Trigger finger is a condition that can occur in any finger or the thumb. The finger clicks or locks when the fingers roll up into a fist, and use is often painful.
What causes Trigger Finger ?
The flexor tendon (which rolls up the finger into a fist) fits perfectly in a smooth tunnel. This tunnel can thicken at various points, usually in the palm. The tendon develops a lump or thickening which snags at the tunnel narrow point and can block. This constant impact as the tendon slides back and forth, sets up inflammation, which is painful and tender.
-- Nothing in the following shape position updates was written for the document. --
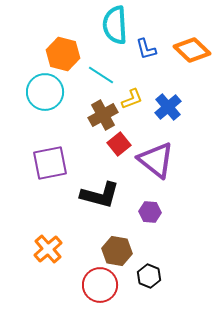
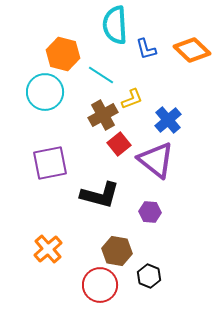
blue cross: moved 13 px down
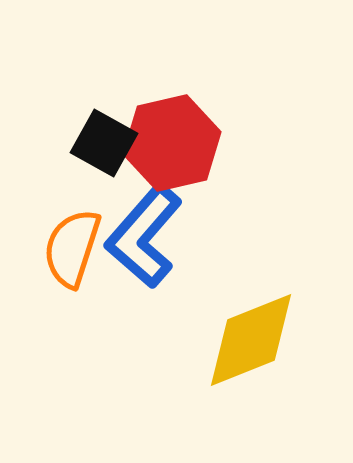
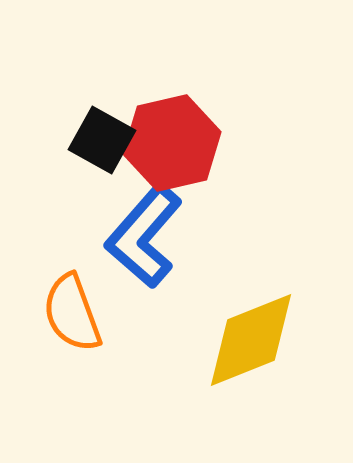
black square: moved 2 px left, 3 px up
orange semicircle: moved 65 px down; rotated 38 degrees counterclockwise
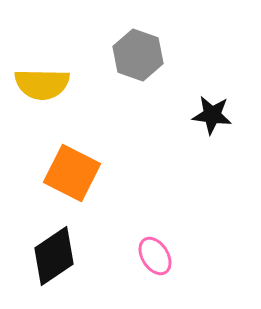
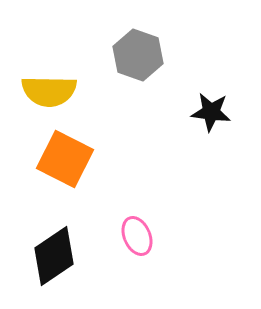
yellow semicircle: moved 7 px right, 7 px down
black star: moved 1 px left, 3 px up
orange square: moved 7 px left, 14 px up
pink ellipse: moved 18 px left, 20 px up; rotated 9 degrees clockwise
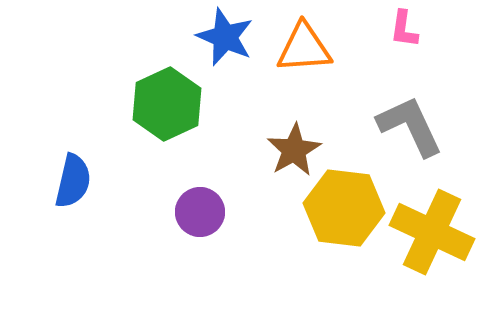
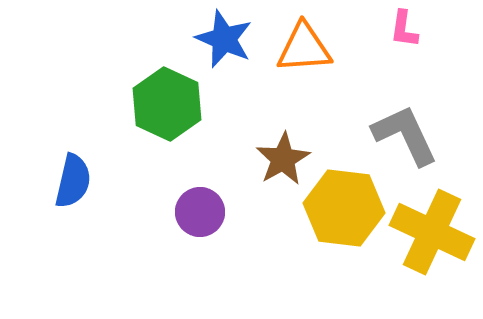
blue star: moved 1 px left, 2 px down
green hexagon: rotated 10 degrees counterclockwise
gray L-shape: moved 5 px left, 9 px down
brown star: moved 11 px left, 9 px down
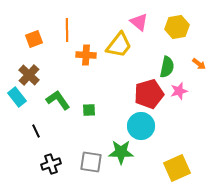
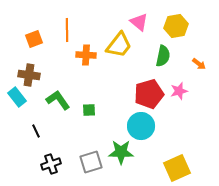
yellow hexagon: moved 1 px left, 1 px up
green semicircle: moved 4 px left, 11 px up
brown cross: rotated 35 degrees counterclockwise
gray square: rotated 25 degrees counterclockwise
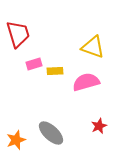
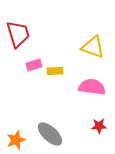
pink rectangle: moved 1 px down
pink semicircle: moved 6 px right, 5 px down; rotated 24 degrees clockwise
red star: rotated 21 degrees clockwise
gray ellipse: moved 1 px left, 1 px down
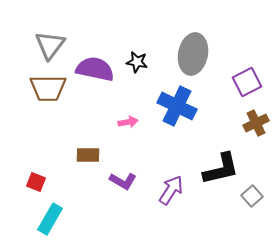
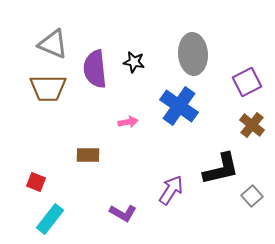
gray triangle: moved 3 px right, 1 px up; rotated 44 degrees counterclockwise
gray ellipse: rotated 15 degrees counterclockwise
black star: moved 3 px left
purple semicircle: rotated 108 degrees counterclockwise
blue cross: moved 2 px right; rotated 9 degrees clockwise
brown cross: moved 4 px left, 2 px down; rotated 25 degrees counterclockwise
purple L-shape: moved 32 px down
cyan rectangle: rotated 8 degrees clockwise
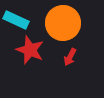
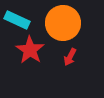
cyan rectangle: moved 1 px right
red star: rotated 12 degrees clockwise
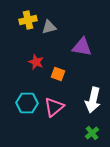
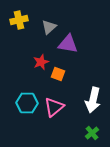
yellow cross: moved 9 px left
gray triangle: rotated 28 degrees counterclockwise
purple triangle: moved 14 px left, 3 px up
red star: moved 5 px right; rotated 28 degrees clockwise
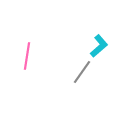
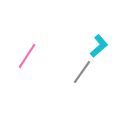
pink line: rotated 24 degrees clockwise
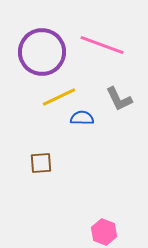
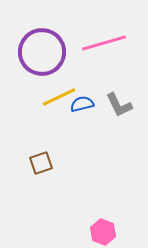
pink line: moved 2 px right, 2 px up; rotated 36 degrees counterclockwise
gray L-shape: moved 6 px down
blue semicircle: moved 14 px up; rotated 15 degrees counterclockwise
brown square: rotated 15 degrees counterclockwise
pink hexagon: moved 1 px left
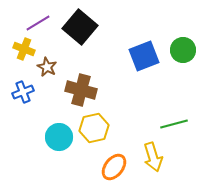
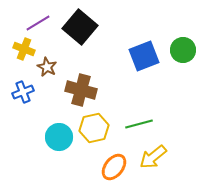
green line: moved 35 px left
yellow arrow: rotated 68 degrees clockwise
This may follow a period of heavy use, such as gardening or DIY activities, but in many cases there is no identifiable cause.
What are the symptomns?
- In the initial stages, the finger is painful to use, and the tendon is tender when pressed or when something is held in the hand.
- As it develops, the finger clicks, sometimes painfully, with use
- In more advanced stages, the finger locks so that it is possible to straighten it only by using the other hand.
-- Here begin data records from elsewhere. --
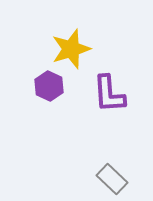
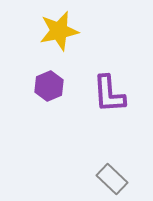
yellow star: moved 12 px left, 18 px up; rotated 6 degrees clockwise
purple hexagon: rotated 12 degrees clockwise
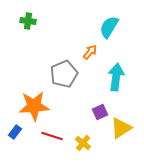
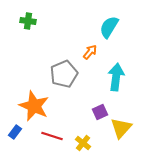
orange star: rotated 28 degrees clockwise
yellow triangle: rotated 15 degrees counterclockwise
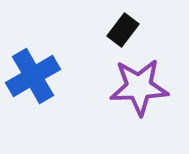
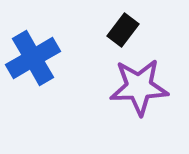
blue cross: moved 18 px up
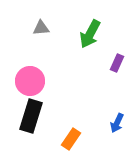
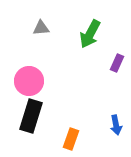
pink circle: moved 1 px left
blue arrow: moved 1 px left, 2 px down; rotated 36 degrees counterclockwise
orange rectangle: rotated 15 degrees counterclockwise
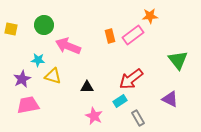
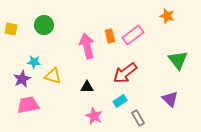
orange star: moved 17 px right; rotated 21 degrees clockwise
pink arrow: moved 19 px right; rotated 55 degrees clockwise
cyan star: moved 4 px left, 2 px down
red arrow: moved 6 px left, 6 px up
purple triangle: rotated 18 degrees clockwise
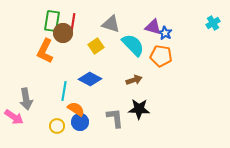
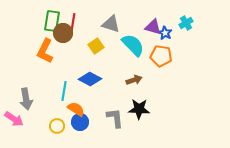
cyan cross: moved 27 px left
pink arrow: moved 2 px down
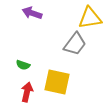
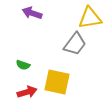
red arrow: rotated 60 degrees clockwise
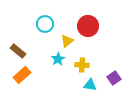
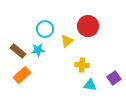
cyan circle: moved 5 px down
cyan star: moved 20 px left, 9 px up; rotated 24 degrees clockwise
- It is quite common for the clicking to be felt in the end joint, when the tendon problem is at the base of the finger.
How is Trigger Finger treated?
- Mild trigger finger will sometimes resolve spontaneously, especially if the hand is rested from heavy activity.
- In cases which click painfully but do not lock, steroid injection into the tendon tunnel will often resolve the problem. This does not work instantly but causes the thickening to resolve over a period of some 3 weeks, during which the hand can be used normally.
- In cases which lock, or if there is recurrence after injection, the blockage can be relieved by surgery. This is done under local anaesthesia (if multiple trigger fingers are released at the same time, this may require regional block – the arm is numbed from the wrist, or the neck) or general anaesthesia, as a day case, and will require you to elevate your hand above the level of your heart, for a variable period, advised by your surgery. It is important to keep the finger moving through its full range, after surgery, but to limit any use. This sort of surgery is generally permanent and recurrence is uncommon.